For a split second I’m stopped in my tracks.

I listened for a moment to the voice coming from some unidentified space between the full-length mirror and the ironing board. The invisible speaker was a woman, a familiar one at that, and boy was she angry.

The voice didn’t belong to the tailor and store manager, a warm Korean woman who beamed as she always does when a customer enters.

There was, of course, no woman behind the curtain. Readers of Lingua Franca will recognize Blanche DuBois’s contemptuous defense. Stella was in Stanley’s arms, while Belle Reve, the ancestral home, was falling out of Blanche’s. The family’s real decline from imaginary prosperity was unstoppable.

As for “the Polack,” well, Blanche was just trying to be hurtful.

Many stores have background music, but not this one. The shop wasn’t just a cleaners. It was a learning lab for English as a dramatic and literary language. Every time I’ve stopped in, I’ve heard recorded voices spilling out the splendors and miseries of American drama and dramatized fiction.
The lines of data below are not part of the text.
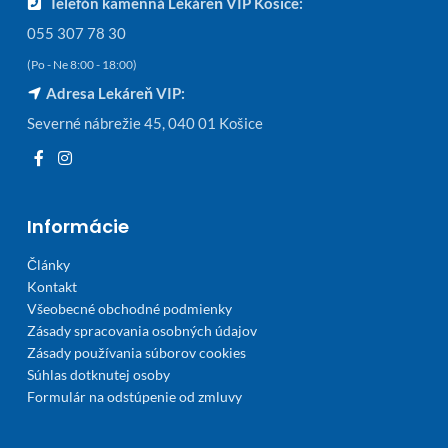
Telefón kamenná Lekáreň VIP Košice:
055 307 78 30
(Po - Ne 8:00 - 18:00)
Adresa Lekáreň VIP:
Severné nábrežie 45, 040 01 Košice
Informácie
Články
Kontakt
Všeobecné obchodné podmienky
Zásady spracovania osobných údajov
Zásady používania súborov cookies
Súhlas dotknutej osoby
Formulár na odstúpenie od zmluvy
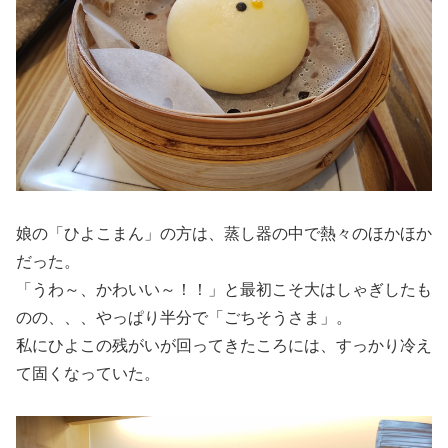
娘の「ひよこまん」の方は、蒸し器の中で熱々のほかほか
だった。
「うわ～、かわいい～！！」と最初こそ大はしゃぎしたも
のの、、、やっぱり半分で「ごちそうさま」。
私にひよこの残がいが回ってきたころには、すっかり冷え
て固くなっていた。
Along the wall was a pile of recordings, in uniform binding, many from the golden age of 20th-century drama.

On subsequent visits I’ve walked in on the Loman family and other great exemplars of articulate American confusion. It’s become kind of homey. I no longer feel like I’m intruding, even if Stanley is asking how long Blanche is going to be staying.

More than once Amanda Wingfield has overheard my request for help with a loose button. This year, during Cherry Jones’s run on Broadway as the redoubtable mother in The Glass Menagerie, I entered the store as the recorded Amanda was speaking about magazine subscriptions. I told the tailor that I had just seen the Broadway production and thought it was wonderful. She responded eagerly: She had tickets and had already read the play twice. Haltingly, she confessed that she had to read it one more time before seeing it.

How many native speakers of English would do that for Tennessee Williams? Or, to change the playing field, how many native English speakers would read a bilingual libretto of Don Giovanni—and pay attention to the Italian text—even once before seeing it live?

My Korean tailor was immersing herself in a a particular kind of Americanness, one that seems more elusive with each passing year.

Her commitment wasn’t just to audio, either. Once I caught out of the corner of my eye a half-erased whiteboard, the orange marker not so badly smudged that I couldn’t clearly make out the text of Frost’s “Stopping by Woods on a Snowy Evening,” each line spaced so that the poem filled the entirety of the board’s white field.

Do people still learn American English through a tour of iconic literary milestones? I would have thought not. But my adventures in dry cleaning tell me that Blanche and Amanda and Willy (and even Stanley), with their lives in a mess, can still teach English, even if they don’t know it.